To find the time interval between two successive times at which a satellite appears vertically overhead to an observer at a fixed point on the equator, we can follow these steps: ### Step 1: Understand the Problem We have a satellite with a time period of revolution \( T_s = 6830 \) seconds, and we know that the Earth rotates once every \( T_e = 86400 \) seconds (which is 24 hours).
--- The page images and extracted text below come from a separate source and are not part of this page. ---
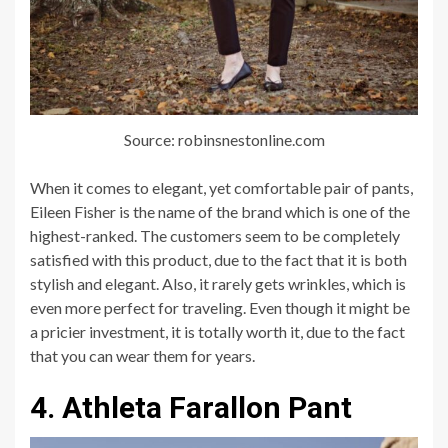
Source: robinsnestonline.com
When it comes to elegant, yet comfortable pair of pants,
Eileen Fisher is the name of the brand which is one of the
highest-ranked. The customers seem to be completely
satisfied with this product, due to the fact that it is both
stylish and elegant. Also, it rarely gets wrinkles, which is
even more perfect for traveling. Even though it might be
a pricier investment, it is totally worth it, due to the fact
that you can wear them for years.
4. Athleta Farallon Pant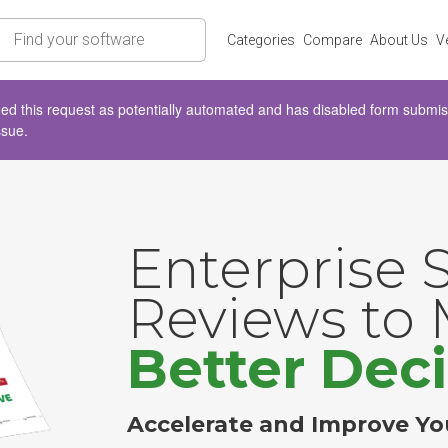
rch
Categories
Compare
About Us
V
d this request as potentially automated and has disabled form submissio
ssue.
Enterprise 
Reviews to
Better Deci
Accelerate and Improve Yo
The satellite is moving in the same direction as the Earth's rotation. ### Step 2: Calculate Angular Velocities The angular velocity of the satellite \( \omega_s \) and the angular velocity of the Earth \( \omega_e \) can be calculated using the formula: \[ \omega = \frac{2\pi}{T} \] Thus, we have: \[ \omega_s = \frac{2\pi}{6830} \quad \text{and} \quad \omega_e = \frac{2\pi}{86400} \] ### Step 3: Find the Relative Angular Velocity Since both the satellite and the Earth are rotating in the same direction, the relative angular velocity \( \omega_{rel} \) of the satellite with respect to the Earth is given by: \[ \omega_{rel} = \omega_s - \omega_e \] ### Step 4: Set Up the Equation for the Time Interval To find the time interval \( t \) between two successive times when the satellite is directly overhead, we can use the condition that the relative angular displacement must equal \( 2\pi \) (one complete revolution): \[ \omega_{rel} \cdot t = 2\pi \] Substituting for \( \omega_{rel} \): \[ \left(\frac{2\pi}{6830} - \frac{2\pi}{86400}\right) t = 2\pi \] ### Step 5: Simplify the Equation Dividing both sides by \( 2\pi \): \[ \left(\frac{1}{6830} - \frac{1}{86400}\right) t = 1 \] Now, we can find a common denominator to simplify: \[ \frac{86400 - 6830}{6830 \times 86400} t = 1 \] ### Step 6: Solve for \( t \) Rearranging gives: \[ t = \frac{6830 \times 86400}{86400 - 6830} \] Calculating the denominator: \[ 86400 - 6830 = 79570 \] Thus, we have: \[ t = \frac{6830 \times 86400}{79570} \] ### Step 7: Calculate the Value Now, performing the multiplication and division: \[ t = \frac{588072000}{79570} \approx 7384.47 \text{ seconds} \] ### Conclusion The time interval between two successive times at which the satellite will appear vertically overhead to an observer at a fixed point on the equator is approximately **7384.47 seconds**.